-- RECORDS FOR THIS EXERCISE follows --

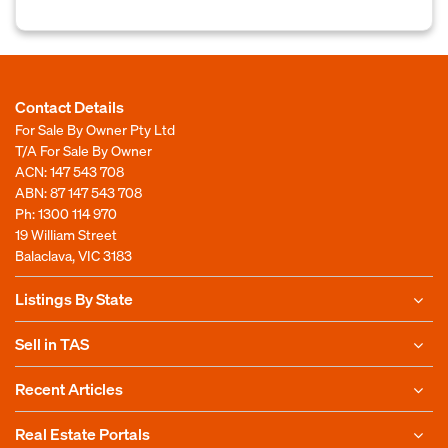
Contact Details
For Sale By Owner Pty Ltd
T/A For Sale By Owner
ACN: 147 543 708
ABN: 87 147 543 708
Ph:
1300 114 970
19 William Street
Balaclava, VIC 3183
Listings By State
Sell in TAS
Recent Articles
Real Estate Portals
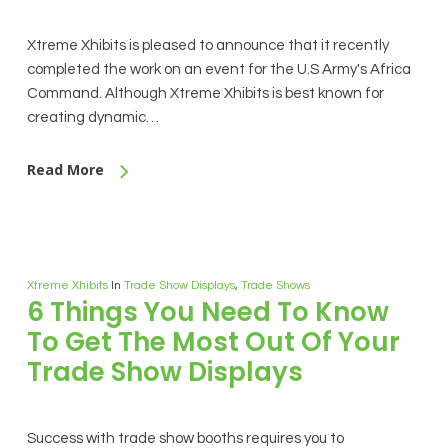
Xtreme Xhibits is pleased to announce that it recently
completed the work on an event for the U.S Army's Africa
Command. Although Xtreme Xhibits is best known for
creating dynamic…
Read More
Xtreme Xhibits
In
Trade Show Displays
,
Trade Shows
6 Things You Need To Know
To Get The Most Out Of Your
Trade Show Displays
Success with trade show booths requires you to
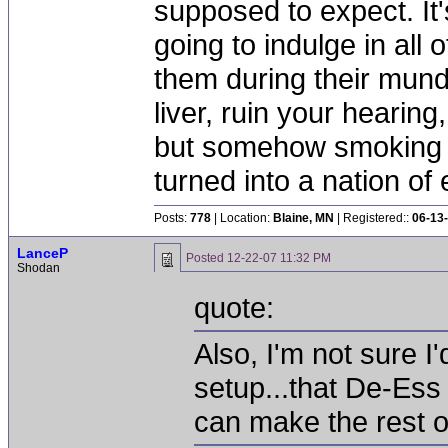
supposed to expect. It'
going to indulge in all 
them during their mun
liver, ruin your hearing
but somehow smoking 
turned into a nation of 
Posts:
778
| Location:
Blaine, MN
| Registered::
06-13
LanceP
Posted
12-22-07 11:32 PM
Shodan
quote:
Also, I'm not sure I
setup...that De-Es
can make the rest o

-- RECORDS FOR THIS EXERCISE concluded --
-- RECORDS FOR THIS EXERCISE follows --

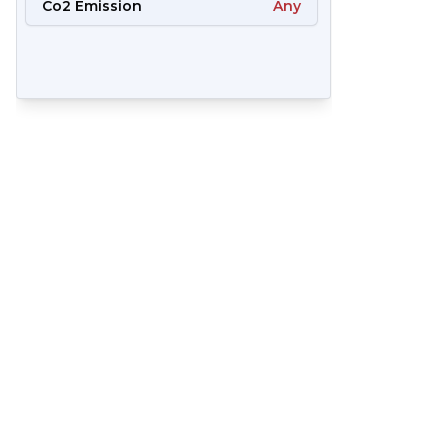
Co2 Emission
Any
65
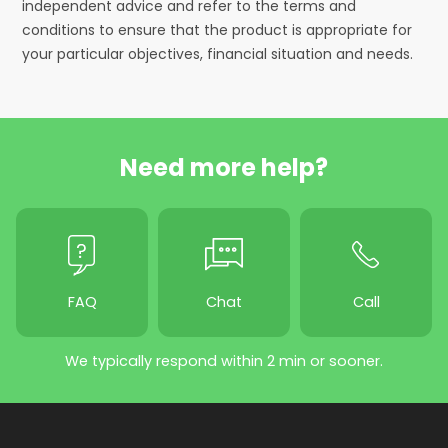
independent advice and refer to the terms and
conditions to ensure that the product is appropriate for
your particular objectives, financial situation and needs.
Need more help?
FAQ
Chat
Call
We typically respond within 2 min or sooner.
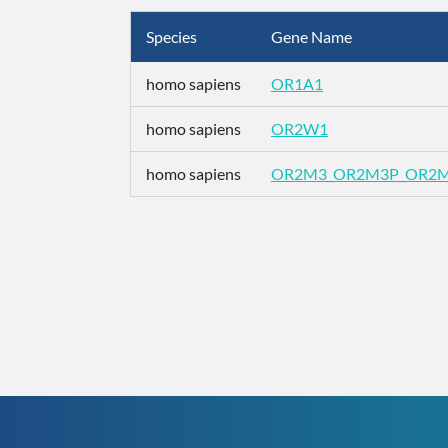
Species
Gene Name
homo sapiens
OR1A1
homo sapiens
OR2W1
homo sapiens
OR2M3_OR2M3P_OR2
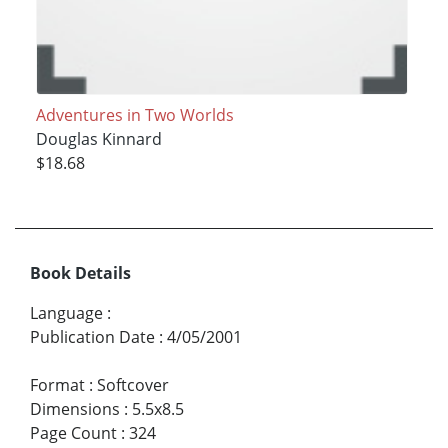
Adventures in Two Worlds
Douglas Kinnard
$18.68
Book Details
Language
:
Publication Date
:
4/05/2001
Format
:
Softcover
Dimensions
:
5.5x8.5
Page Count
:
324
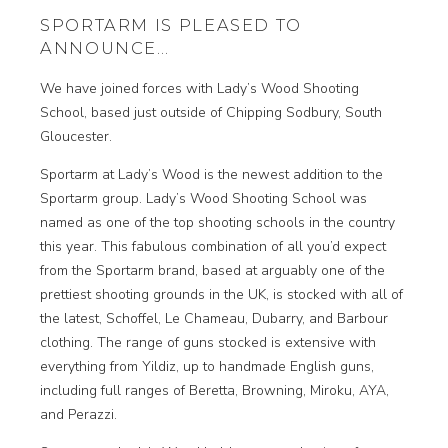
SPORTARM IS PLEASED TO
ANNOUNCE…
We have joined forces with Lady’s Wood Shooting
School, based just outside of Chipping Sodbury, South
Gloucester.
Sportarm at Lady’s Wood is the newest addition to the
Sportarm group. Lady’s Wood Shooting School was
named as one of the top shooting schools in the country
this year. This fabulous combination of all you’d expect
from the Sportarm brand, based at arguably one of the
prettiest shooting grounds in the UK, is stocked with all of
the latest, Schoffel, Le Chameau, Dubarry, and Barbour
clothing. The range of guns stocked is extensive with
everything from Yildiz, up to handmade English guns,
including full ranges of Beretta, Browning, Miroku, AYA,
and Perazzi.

-- RECORDS FOR THIS EXERCISE concluded --

EXERCISE DIRECTIONS: In the listing above, find the line with "6 Things You Need To Know" and the line with "can make the rest o". Set down exactly those lines and everything between them, skipping pictures.

WRITTEN ANSWER:
6 Things You Need To Know
To Get The Most Out Of Your
Trade Show Displays
Success with trade show booths requires you to
supposed to expect. It'
going to indulge in all 
them during their mun
liver, ruin your hearing
but somehow smoking 
turned into a nation of 
Posts:
778
| Location:
Blaine, MN
| Registered::
06-13
LanceP
Posted
12-22-07 11:32 PM
Shodan
quote:
Also, I'm not sure I
setup...that De-Es
can make the rest o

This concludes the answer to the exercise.